(Extracted page text data)
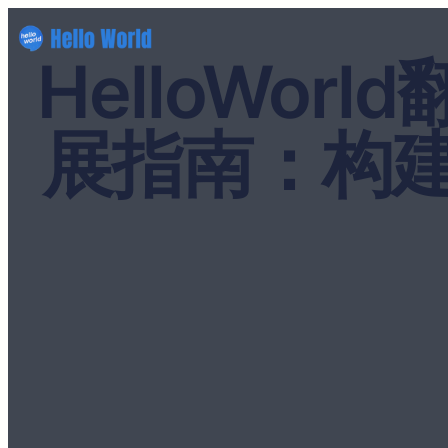
HelloWo
展指南：构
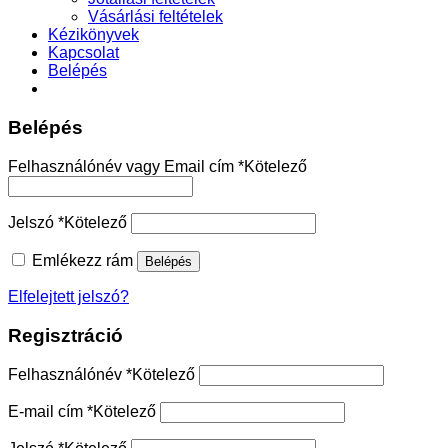
Vásárlási feltételek
Kézikönyvek
Kapcsolat
Belépés
Belépés
Felhasználónév vagy Email cím
*
Kötelező
Jelszó
*
Kötelező
Emlékezz rám
Belépés
Elfelejtett jelszó?
Regisztráció
Felhasználónév
*
Kötelező
E-mail cím
*
Kötelező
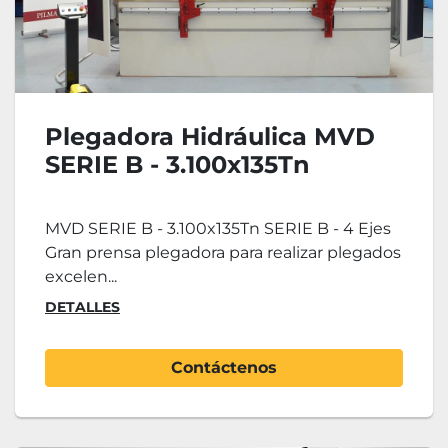
Plegadora Hidráulica MVD
SERIE B - 3.100x135Tn
MVD SERIE B - 3.100x135Tn SERIE B - 4 Ejes
Gran prensa plegadora para realizar plegados
excelen...
DETALLES
Contáctenos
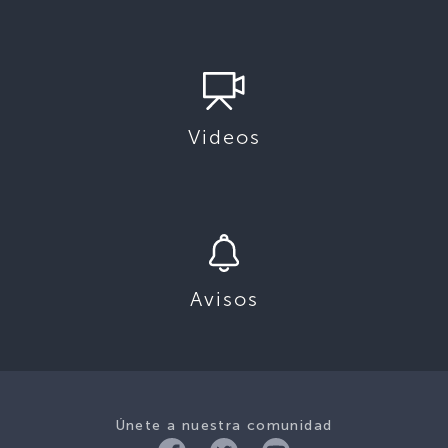
Videos
Avisos
Únete a nuestra comunidad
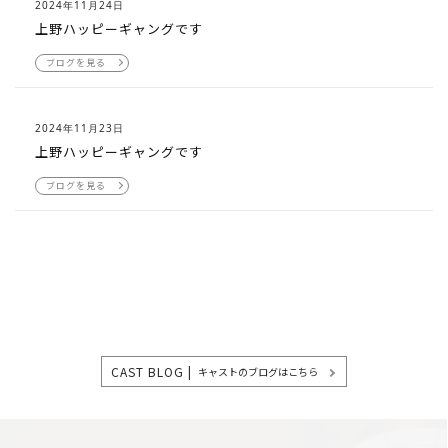
2024年11月24日
上野ハッピーギャングです
ブログを見る
2024年11月23日
上野ハッピーギャングです
ブログを見る
CAST BLOG |
キャストのブログはこちら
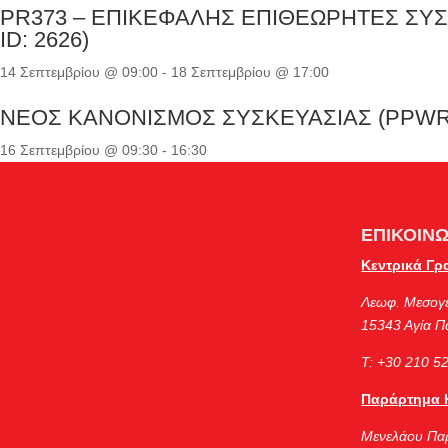
PR373 – ΕΠΙΚΕΦΑΛΗΣ ΕΠΙΘΕΩΡΗΤΕΣ ΣΥΣΤ
ID: 2626)
14 Σεπτεμβρίου @ 09:00
-
18 Σεπτεμβρίου @ 17:00
ΝΕΟΣ ΚΑΝΟΝΙΣΜΟΣ ΣΥΣΚΕΥΑΣΙΑΣ (PPWR) 
16 Σεπτεμβρίου @ 09:30
-
16:30
ΕΠΙΚΟΙΝΩ
Κεντρικά Γρ
Λεωφ. Μεσογ
15343 Αγία 
Τ: +30 210 5
Παράρτημα 
Μενελάου Πα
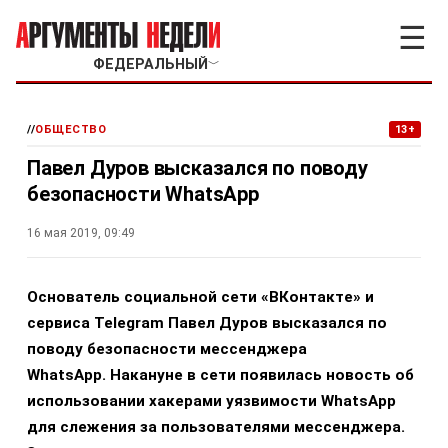
☰
ФЕДЕРАЛЬНЫЙ
﹀
//
ОБЩЕСТВО
13+
Павел Дуров высказался по поводу
безопасности WhatsApp
16 мая 2019, 09:49
Основатель социальной сети «ВКонтакте» и
сервиса Telegram Павел Дуров высказался по
поводу безопасности мессенджера
WhatsApp.
Накануне в сети появилась новость об
использовании хакерами уязвимости WhatsApp
для слежения за пользователями мессенджера.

◆ **TASK REQUIREMENTS**:
Please print exactly the lines of the entries above, beginning with the line that contains "Павел Дуров высказался по поводу" and ending with the last line.

◆ **REPLY TO THE TASK**:
Павел Дуров высказался по поводу
безопасности WhatsApp
16 мая 2019, 09:49
Основатель социальной сети «ВКонтакте» и
сервиса Telegram Павел Дуров высказался по
поводу безопасности мессенджера
WhatsApp.
Накануне в сети появилась новость об
использовании хакерами уязвимости WhatsApp
для слежения за пользователями мессенджера.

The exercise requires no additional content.